What do you say when someone asks these dreaded three words- ‘what you do?’
If you’re like me, it depends on that particular moment in time, my geographic location and the actual work I’ve done that week to pay the bills. My response also varies based on my mood and the energy of the person asking the question.
My recent time at the World Domination Summit really brought home my ability- or inability- to clearly state who I am and what I do. Hell, for the first two days I failed to even state my last name during an introduction.
That’s right kids, I couldn’t even own up to my own full name.
Wow- that’s some serious insecurities and uncertainties right there.
For the first two days, I would stutter over my actual description of what I do. I even had a hard time articulating my simple and short elevator speech- “I’m a documentary photographer, commercial multimedia producer and I publish my essays at the StorytellingTraveler.com.”
Apparently not, because even listening to myself try to say those words was embarrassing. My out of body experience during those awkward introduction moments was downright painful- and I was the one speaking!
Something shifted that weekend and by the end of my time at this summit, I was able to articulate with clarity and confidence exactly who I am and what I do.
And then something fabulous began to happen.
As Danielle LaPorte mentioned several times during her presentations- you have to own your choices. Not only that, I need to own exactly who I say I am. It’s really that simple. So, from that point forward, I made a conscious decision to own the statements of who I am and what I do.
Prior to this point, as soon as I would utter the words- or simply spit them out of my mouth like a wad of rubbery, rock-hard chewing gum devoid of flavor- a little voice in my head would immediately attack the validity of my statement of self. That’s right, my inner-gnomes immediately attacked the very statement of who I am and what I do. It sounded something like this:
“You’re not a real multimedia producer, you don’t even have a physical studio.”
“Yea, you completed a project for Nissan North America, but landing it was just a fluke.”
“Documentary photographer? Really, when was the last time you documented anything? You don’t even carry a camera with you all the time.”
“Writer- seriously- do you see a book with your name on it anywhere?”
“You’re a commercial producer, really? Have you seen your recent bank statement?”
And on, and on, and on.
By the time I was done telling anyone who I am and what I do, I was ready to curl up in a ball, start suckling a bottle of single malt and escape to my happy place. Or just go back to bartending- at least there I didn’t have such intense insecurities about my work- I can make a martini that will blow anybody’s skirt back and shuck a dozen oysters in my sleep.
And since that moment, several weeks ago, when I decided to simply OWN my definition of self and OWN the actual art that I produce and truly EMBRACE the truth of who I am and what I do, the Universe has responded in kind.

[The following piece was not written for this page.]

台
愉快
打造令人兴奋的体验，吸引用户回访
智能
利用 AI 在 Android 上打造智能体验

Projects are moving forward, new clients are stepping into my life and I’m truly standing in the exact place I envisioned so many years ago. I AM a documentary photographer- I AM a commercial multimedia producer- I AM a writer- I AM a nomadic professional diva.

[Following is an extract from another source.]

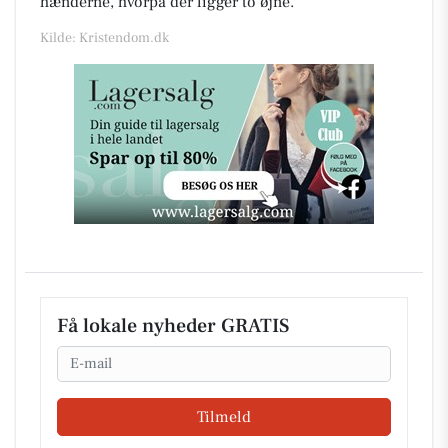
hænderne, hvorpå der ligger to øjne.
Kilde: Kristendom.dk
Få lokale nyheder GRATIS
Email
Tilmeld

Another shift that occurred with such ownership is the ability to finally charge what I’m worth and not get squeamish when dealing with money issues attached to my work. And yesterday I was able to take that new found confidence out for a spin. It looked something like this:
A friend and sometimes quasi-client asked for some photographs for an upcoming project. We’d talked about the photos he wanted for several months- usually just in passing or casual conversation. Time to put the big girl pants on and send out the numbers! So, several days ago I sent an email stating my rates for the project. I even attached the friend discount. The following day I was standing in line at the Starbucks (only coffeeshop in town, located at a resort, and many of my local folks congregate there for business and brainstorming- and the baristas are a riot) and my friend jumps in line. We chat and he goes, “your prices are too high, the girl down the street charges $50 bucks.”
I placed my sassy smile and one-eyebrow raised face on and made the following statement without hesitation:
“Of course she does. I am a national award-winning photographer. I charge way more than $50 bucks.” And I turned to another business colleague who was also in line for some java and asked him, “Isn’t my photography worth every penny?” He looked at my friend without hesitation and said, “Absolutely.”

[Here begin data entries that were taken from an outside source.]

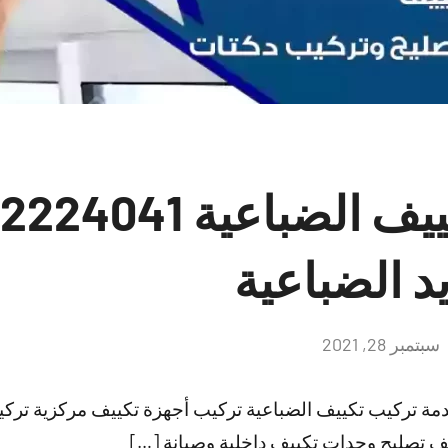
د الضباعية
سبتمبر 28, 2021
لا
توجد
تعليقات
دمة تركيب تكييف الضباعية تركيب أجهزة تكييف مركزية ترك
 تصليح وحدات تكييف داخلية وصيانة […]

And while I love my friend and all his charming Southern ways, I know he’s not going to hire me. (Particularly if he reads this blog- you know you still love me, darling!) But, in that moment, in line for coffee, I finally stepped into myself- without hesitation or apologies.
I am worth every dime that I charge- and I’m not cheap. I’ve worked my ass off to gain the pure talent and creativity that I bring to every assignment, commercial project and moment that I document. I do not, and will never again, apologize for what I charge and truly stand behind the value of my work.
And just that tiny little shift, that tiny little moment of ownership has brought my worlds together and placed me in a position of leaping forward into everything this Universe has to offer.
So, I ask you, dear reader- are you owning your work?
Do you stand confident before someone who challenges your worth and tell them why you are deserve every dime you charge?
Can you answer the question ‘What do you do’ with confidence and complete ownership?